Anita Sarkeesian im Gespräch.
Foto: Heribert CORN

STANDARD: Dabei sind Videospiele ein Medium, das erst nach der zweiten Frauenbewegung entstanden ist, also zu einer Zeit, als Feminismus bereits Zuspruch fand.

Sarkeesian: In den USA fand die zweite Frauenbewegung in den 1960er-, 1970er-Jahren statt. Die Games-Industrie startete in den späten 70ern. Filme in dieser Zeit waren voll von Sexismus, Rassismus, Homo- und Transphobie. Spiele waren nicht immun, im Gegenteil. Die Handlung vieler Games basierte auf Filmen – wie "King Kong" oder "Alien". Es geht Hand in Hand, eine sexistische Industrie zieht eine andere hinterher.

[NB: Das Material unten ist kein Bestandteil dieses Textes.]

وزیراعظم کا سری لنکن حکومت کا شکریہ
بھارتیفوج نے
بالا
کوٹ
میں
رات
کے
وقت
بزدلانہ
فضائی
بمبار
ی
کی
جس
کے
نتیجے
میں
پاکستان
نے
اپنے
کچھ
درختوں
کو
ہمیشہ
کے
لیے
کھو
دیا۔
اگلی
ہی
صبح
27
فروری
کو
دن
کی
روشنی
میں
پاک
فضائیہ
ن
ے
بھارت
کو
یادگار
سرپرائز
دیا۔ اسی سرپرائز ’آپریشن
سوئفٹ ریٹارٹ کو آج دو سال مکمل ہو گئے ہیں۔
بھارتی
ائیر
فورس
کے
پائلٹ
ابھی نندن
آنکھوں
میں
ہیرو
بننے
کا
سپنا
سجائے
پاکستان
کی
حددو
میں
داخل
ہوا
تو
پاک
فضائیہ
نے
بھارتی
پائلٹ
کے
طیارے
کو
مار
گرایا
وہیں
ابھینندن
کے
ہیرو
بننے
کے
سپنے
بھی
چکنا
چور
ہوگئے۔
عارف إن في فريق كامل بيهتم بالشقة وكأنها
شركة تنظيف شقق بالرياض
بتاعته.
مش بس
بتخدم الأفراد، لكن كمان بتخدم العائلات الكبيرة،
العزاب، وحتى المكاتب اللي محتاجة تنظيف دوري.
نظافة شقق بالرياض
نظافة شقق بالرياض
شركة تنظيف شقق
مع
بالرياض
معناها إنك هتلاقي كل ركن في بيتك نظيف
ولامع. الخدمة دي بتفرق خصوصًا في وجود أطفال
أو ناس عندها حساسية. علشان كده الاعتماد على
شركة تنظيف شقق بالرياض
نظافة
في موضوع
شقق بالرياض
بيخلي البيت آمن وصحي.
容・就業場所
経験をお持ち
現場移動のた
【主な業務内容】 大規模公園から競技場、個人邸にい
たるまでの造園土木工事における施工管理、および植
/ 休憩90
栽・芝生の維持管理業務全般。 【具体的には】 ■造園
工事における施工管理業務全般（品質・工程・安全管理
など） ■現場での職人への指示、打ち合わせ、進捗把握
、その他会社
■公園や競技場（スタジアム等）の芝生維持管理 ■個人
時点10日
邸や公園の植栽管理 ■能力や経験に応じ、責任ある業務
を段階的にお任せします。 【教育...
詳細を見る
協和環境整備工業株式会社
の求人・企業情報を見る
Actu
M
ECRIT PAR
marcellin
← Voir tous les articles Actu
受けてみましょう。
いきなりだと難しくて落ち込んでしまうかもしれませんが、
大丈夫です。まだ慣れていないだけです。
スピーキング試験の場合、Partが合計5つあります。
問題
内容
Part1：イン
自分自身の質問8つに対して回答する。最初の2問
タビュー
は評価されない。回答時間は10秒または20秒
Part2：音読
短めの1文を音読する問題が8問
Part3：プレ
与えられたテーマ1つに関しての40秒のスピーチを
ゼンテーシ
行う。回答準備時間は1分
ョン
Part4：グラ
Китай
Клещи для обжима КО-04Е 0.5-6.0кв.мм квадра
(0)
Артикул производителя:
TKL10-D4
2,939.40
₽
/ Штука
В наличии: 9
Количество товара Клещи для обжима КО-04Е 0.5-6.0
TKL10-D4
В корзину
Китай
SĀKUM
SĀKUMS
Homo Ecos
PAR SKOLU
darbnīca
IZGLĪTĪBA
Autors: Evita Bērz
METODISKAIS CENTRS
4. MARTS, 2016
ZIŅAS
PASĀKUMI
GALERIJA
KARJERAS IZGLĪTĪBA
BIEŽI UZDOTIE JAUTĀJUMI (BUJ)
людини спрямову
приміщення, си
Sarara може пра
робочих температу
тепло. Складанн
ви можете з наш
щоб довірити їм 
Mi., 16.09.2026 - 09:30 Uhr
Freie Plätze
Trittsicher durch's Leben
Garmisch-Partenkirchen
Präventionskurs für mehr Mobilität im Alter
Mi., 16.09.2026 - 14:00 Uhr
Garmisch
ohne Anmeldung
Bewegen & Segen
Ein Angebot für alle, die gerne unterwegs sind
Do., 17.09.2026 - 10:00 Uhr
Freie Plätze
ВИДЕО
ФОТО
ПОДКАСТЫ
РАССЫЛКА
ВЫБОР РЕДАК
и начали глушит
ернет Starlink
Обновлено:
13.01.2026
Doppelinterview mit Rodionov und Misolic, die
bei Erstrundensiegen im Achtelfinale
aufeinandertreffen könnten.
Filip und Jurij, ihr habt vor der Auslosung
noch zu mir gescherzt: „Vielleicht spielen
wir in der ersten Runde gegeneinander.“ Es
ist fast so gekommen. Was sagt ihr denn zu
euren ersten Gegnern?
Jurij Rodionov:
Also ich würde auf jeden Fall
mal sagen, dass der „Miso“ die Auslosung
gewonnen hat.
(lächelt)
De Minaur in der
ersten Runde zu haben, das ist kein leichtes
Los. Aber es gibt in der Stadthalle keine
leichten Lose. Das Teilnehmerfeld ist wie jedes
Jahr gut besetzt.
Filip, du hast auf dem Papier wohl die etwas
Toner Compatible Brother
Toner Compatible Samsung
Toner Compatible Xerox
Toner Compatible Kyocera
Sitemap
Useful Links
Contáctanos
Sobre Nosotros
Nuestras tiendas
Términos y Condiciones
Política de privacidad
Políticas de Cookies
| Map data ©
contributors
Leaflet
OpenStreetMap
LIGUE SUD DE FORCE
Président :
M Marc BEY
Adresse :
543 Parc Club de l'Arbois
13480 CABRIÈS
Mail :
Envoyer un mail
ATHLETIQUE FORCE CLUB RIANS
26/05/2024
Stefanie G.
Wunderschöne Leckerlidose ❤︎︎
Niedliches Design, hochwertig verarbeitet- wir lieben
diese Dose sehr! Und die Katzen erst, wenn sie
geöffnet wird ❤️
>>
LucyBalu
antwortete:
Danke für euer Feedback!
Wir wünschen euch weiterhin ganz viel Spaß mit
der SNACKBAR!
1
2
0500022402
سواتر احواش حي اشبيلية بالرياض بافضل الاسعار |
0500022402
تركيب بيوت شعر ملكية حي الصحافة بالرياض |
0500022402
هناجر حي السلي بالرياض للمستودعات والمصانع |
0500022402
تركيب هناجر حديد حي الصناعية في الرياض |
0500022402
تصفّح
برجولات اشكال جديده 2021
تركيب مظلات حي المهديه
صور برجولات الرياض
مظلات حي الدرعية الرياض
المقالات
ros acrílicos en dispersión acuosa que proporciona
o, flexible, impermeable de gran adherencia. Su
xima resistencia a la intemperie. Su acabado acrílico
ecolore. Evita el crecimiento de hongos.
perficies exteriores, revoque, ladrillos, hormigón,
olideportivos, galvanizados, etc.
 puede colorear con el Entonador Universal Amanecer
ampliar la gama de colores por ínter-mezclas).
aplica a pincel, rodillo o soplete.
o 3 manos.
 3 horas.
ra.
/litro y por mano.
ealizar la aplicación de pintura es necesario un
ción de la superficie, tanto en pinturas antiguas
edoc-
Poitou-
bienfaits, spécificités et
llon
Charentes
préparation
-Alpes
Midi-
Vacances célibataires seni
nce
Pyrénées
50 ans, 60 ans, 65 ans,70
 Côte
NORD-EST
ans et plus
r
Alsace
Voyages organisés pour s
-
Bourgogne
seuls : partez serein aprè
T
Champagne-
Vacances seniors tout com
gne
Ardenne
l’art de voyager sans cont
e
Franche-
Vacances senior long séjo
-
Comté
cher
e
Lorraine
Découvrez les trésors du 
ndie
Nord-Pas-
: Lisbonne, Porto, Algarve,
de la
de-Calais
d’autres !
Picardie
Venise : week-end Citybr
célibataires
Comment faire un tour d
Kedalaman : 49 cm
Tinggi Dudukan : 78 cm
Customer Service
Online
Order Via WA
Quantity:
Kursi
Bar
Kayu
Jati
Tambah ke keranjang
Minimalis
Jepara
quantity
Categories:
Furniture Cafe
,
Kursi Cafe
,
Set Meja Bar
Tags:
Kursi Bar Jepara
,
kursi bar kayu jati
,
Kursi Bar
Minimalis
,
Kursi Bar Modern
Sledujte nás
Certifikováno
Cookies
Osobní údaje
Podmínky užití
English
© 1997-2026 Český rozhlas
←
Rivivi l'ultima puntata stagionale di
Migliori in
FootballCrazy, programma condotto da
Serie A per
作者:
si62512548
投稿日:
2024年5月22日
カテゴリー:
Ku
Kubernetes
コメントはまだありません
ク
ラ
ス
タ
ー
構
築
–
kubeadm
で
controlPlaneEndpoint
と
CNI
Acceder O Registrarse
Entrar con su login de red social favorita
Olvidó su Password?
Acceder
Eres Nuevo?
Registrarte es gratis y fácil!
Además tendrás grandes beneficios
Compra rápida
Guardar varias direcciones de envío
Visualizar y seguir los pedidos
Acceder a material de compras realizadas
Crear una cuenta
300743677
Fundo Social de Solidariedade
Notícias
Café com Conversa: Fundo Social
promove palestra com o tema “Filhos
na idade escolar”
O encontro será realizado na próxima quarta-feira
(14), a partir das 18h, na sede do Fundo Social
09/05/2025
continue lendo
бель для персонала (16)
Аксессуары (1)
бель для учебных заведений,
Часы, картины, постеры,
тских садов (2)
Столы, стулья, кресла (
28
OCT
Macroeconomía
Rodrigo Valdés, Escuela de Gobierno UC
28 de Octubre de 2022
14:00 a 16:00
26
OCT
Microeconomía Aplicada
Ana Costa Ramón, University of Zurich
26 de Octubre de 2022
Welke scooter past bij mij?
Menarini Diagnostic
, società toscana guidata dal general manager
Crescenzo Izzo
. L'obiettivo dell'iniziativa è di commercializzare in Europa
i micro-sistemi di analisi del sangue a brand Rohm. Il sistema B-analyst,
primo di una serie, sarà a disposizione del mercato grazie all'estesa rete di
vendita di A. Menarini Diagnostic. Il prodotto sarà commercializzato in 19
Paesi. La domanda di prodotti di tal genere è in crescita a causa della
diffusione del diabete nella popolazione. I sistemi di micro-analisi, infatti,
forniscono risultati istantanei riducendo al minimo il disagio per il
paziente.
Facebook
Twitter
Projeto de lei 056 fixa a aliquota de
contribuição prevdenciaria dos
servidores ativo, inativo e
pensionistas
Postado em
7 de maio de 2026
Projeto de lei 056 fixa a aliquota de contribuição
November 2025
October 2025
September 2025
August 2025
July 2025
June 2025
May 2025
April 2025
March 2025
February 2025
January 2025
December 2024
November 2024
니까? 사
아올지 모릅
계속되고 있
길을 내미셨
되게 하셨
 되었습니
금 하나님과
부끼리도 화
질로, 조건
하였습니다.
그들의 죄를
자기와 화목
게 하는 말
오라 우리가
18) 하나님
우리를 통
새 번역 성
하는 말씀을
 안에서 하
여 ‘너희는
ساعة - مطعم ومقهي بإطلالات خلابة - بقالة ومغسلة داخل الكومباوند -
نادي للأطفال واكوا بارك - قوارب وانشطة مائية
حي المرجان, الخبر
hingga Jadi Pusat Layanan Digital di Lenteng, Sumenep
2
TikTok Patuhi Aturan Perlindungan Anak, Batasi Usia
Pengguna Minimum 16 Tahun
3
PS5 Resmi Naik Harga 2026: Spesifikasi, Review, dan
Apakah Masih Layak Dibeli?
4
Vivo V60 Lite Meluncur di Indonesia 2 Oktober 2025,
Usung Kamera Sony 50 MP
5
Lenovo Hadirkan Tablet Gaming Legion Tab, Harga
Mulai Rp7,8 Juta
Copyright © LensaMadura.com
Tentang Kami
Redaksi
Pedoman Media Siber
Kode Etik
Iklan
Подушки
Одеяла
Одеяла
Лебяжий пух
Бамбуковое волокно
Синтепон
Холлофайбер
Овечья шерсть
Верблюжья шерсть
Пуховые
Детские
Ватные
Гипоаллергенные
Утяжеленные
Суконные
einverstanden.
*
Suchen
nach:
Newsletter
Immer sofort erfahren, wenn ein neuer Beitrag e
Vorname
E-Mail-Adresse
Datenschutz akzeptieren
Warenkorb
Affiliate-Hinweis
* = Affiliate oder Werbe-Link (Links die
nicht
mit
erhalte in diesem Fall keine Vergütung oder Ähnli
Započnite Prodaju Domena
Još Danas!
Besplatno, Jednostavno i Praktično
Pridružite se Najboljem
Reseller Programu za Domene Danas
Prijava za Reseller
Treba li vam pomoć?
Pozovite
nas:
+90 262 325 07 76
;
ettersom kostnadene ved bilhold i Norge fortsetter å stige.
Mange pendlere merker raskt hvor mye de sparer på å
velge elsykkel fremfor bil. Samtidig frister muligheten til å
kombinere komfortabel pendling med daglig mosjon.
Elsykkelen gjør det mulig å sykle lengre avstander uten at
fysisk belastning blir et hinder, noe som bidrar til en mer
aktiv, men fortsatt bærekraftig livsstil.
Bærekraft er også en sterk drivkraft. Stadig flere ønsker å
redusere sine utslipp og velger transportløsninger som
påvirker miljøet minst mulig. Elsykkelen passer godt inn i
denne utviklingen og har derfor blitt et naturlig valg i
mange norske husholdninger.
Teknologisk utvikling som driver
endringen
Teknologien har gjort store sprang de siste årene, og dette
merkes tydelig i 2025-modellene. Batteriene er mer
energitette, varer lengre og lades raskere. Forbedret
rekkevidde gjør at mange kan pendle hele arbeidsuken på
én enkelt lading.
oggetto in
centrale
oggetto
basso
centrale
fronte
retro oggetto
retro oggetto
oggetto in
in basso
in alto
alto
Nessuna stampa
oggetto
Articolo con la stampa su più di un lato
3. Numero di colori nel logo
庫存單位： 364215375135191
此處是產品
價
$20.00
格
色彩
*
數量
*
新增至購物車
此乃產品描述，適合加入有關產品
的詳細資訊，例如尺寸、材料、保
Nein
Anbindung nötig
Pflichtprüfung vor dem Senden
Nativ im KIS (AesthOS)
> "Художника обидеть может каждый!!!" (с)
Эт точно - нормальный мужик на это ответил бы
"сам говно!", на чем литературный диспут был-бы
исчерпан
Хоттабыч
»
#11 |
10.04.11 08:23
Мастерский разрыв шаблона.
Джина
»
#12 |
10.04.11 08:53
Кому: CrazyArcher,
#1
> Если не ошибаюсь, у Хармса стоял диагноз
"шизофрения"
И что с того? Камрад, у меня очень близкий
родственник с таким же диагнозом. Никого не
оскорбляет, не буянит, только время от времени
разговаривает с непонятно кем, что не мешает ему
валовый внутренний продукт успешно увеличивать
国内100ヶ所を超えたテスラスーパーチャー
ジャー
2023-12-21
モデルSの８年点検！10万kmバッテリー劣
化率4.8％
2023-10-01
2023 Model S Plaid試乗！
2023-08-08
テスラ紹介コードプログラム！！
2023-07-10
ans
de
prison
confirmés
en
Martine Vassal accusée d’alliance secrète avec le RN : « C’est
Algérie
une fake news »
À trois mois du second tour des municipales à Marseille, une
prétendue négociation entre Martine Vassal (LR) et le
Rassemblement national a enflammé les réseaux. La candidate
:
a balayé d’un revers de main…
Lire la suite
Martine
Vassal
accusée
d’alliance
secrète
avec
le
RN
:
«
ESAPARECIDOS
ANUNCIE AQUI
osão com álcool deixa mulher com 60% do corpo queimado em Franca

STANDARD: Sehen Sie eine positive Entwicklung in der Branche?

Sarkeesian: Es gibt heute Games-Studios, die diese Probleme ernst nehmen und reagieren. In den vergangenen Jahren sind mehr Spiele erschienen, die Frauen oder People of Color als Protagonisten beinhalten. Es werden Geschichten erzählt, die früher zu kurz kamen. Leider machen wir aber oft einen Schritt vorwärts und dann wieder zwei zurück. Es herrscht immer noch viel Sexismus in der Branche, sowohl in den Spielen selbst als auch im Arbeitsumfeld und in den Communitys.

STANDARD: Wie ist das, als Expertin vor allem dafür bekannt zu sein, Hass im Netz erfahren zu haben?

Sarkeesian: Es ist oft enttäuschend und frustrierend, dass viele von uns besser dafür bekannt sind, dass sie attackiert wurden, als für unsere Arbeit. Ich werde öfter gebeten, über die Erfahrungen, die ich mit Hass im Netz gemacht habe, zu sprechen als über jedes andere Thema. Ich bin Expertin darin geworden, weil es mir aufgedrängt wurde.

STANDARD: Ihr Projekt "Freq-Show" blickt auf Diskriminierung in der Popkultur. Wie kam es dazu?

Sarkeesian: Die Freq-Show hat aus der Verzweiflung über Donald Trumps Wahl zum US-Präsidenten heraus begonnen. Wir wollten Politik und Popkultur stärker verbinden. Wir behandeln ganz verschiedene Themen wie etwa Fortpflanzungsrechte. Aber wir haben auch versucht, aufklärerisch zu sein, zu erklären, was weiße Vorherrschaft beispielsweise bedeutet. In einer Zeit, in der Feminismus Mainstream wird, wird er auch unpolitischer. Feminist Frequency hat einen Bildungsauftrag. Unser Ziel ist, dass es Spaß macht, sich weiterzubilden. Popkultur ist der Weg, das zu tun. Außerhalb von Klassenzimmern und zu Themen, die einen interessieren.

STANDARD: Die erste Folge der Show beschäftigt sich mit Feminismus als Marketingstrategie ...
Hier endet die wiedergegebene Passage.